The platform is delivered as SaaS, currently available on Alibaba Cloud (East China Shanghai), Tencent Cloud (East China Shanghai, North China Beijing, South China Guangzhou), Amazon Cloud (Beijing), and more — on-demand activation, no infrastructure management required. See Supported Cloud Platforms and Regions.
Architecture Overview
For years, data platforms served only two types of users: humans (data analysts and engineers operating through Studio) and applications (business systems fetching data via JDBC/API). That assumption is breaking down.

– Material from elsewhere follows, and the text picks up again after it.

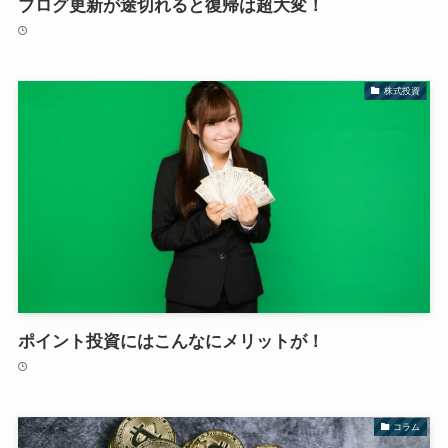
ブログ更新が途切れると復帰は超大変！
株式投資
ポイント投資にはこんなにメリットが！
コラム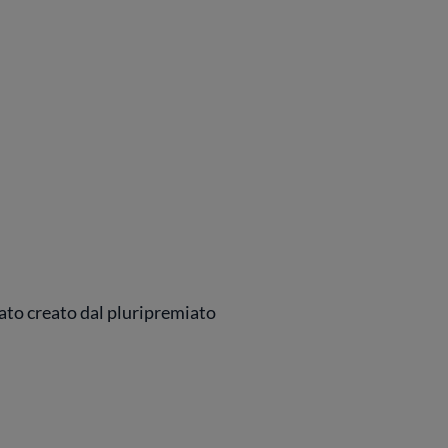
ato creato dal pluripremiato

With the rise of AI coding tools like ChatGPT, Claude, Cursor, and Codex, more and more enterprises are letting AI Agents directly participate in data work — automatically generating ETL tasks, analyzing data quality, diagnosing slow queries, and answering business questions. This is not a future trend; it is happening now.
But AI Agents participating in data work is fundamentally different from humans doing so: humans can read UIs, consult documentation, and rely on experience; Agents can only operate through programmatic interfaces. They don't know which table and field "GMV" refers to. They cannot accept "the data is from yesterday." Their concurrent requests can surge to hundreds per second. This cannot be solved by simply adding a CLI tool to an old platform — it requires the data platform to be redesigned at four levels:
- Programmable interfaces: Traditional platform Web UIs are designed for humans; having an Agent operate them is like asking someone to click on a screenshot — inefficient and unreliable. Singdata provides cz-cli for AI Agents: deterministic command formats, structured output, and complete data warehouse operation coverage, enabling tools like Codex, Claude Code, Cursor, and Kiro to complete full workflows of table creation, SQL writing, task submission, and log inspection.
- Real-time data: When Agents execute tasks, they need current state — is inventory sufficient? Has the order been paid? If data is yesterday's batch snapshot, the Agent's decisions are built on stale information and cannot be trusted. GIC-driven Dynamic Tables refresh the entire warehouse processing pipeline in minutes, so Agents query current state, not yesterday's snapshot.
- Understandable semantics: Agents facing raw table structures can only guess at field meanings — does "order_amt" include tax? What is the definition of "active_user"? Semantic Views build a business semantic layer on top of physical tables. Agents understand business concepts like "GMV" and "active users" through Semantic Views, generating SQL with accurate metric definitions.
- Elastically scalable compute: Human access to data platforms has limited concurrency, but AI Agents can simultaneously issue tens or even hundreds of concurrent queries. With storage-compute separation, analytical clusters support automatic horizontal scaling based on concurrent load, automatically scaling back when pressure subsides, with scale-out latency measured in seconds — no impact on online services.
Today, Singdata Lakehouse serves three types of users, each equally important as a first-class citizen:
- Human: Operates through the Studio Web interface, covering data development, scheduling, analysis Notebooks, and DataGPT conversational queries
- App: Connects via JDBC, Python SDK, MySQL protocol, REST API, using Lakehouse as the data backend for applications
- AI Agent: Connects via cz-cli, autonomously completing data warehouse development, operations, and data consumption
Vertically, data is persisted from the bottom-most object storage layer, unified through metadata and federation layers, organized into various tables and pipelines in the data object layer, driven by the SQL compute engine for processing, and finally exposed to all three user types through the access layer.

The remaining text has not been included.